* _Exercise data_:
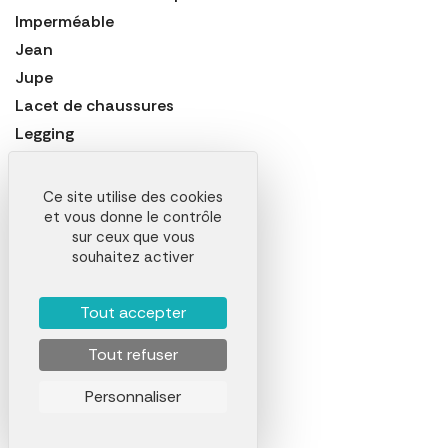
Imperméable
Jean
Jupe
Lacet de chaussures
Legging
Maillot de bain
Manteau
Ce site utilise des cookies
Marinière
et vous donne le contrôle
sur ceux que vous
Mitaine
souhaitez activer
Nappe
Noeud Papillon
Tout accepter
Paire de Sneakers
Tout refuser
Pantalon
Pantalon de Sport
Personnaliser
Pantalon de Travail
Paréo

--

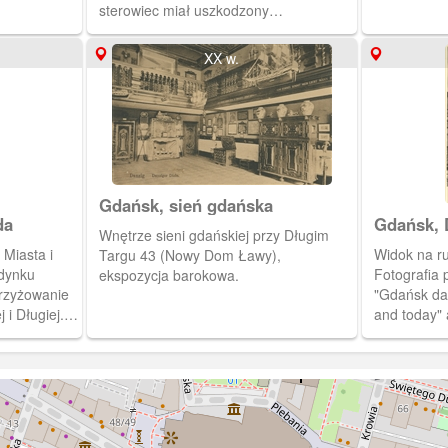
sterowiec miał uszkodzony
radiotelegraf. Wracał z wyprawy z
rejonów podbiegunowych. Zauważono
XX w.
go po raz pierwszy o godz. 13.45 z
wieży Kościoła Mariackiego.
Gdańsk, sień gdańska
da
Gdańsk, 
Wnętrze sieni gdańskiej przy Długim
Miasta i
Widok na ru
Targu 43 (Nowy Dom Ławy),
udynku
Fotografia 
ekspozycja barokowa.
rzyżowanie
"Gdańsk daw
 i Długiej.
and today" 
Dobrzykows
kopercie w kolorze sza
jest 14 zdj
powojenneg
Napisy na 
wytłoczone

* _About this task_: Within the records above, each line containing "Pantalon" is to be returned.

* _Response area_:
Pantalon
Pantalon de Sport
Pantalon de Travail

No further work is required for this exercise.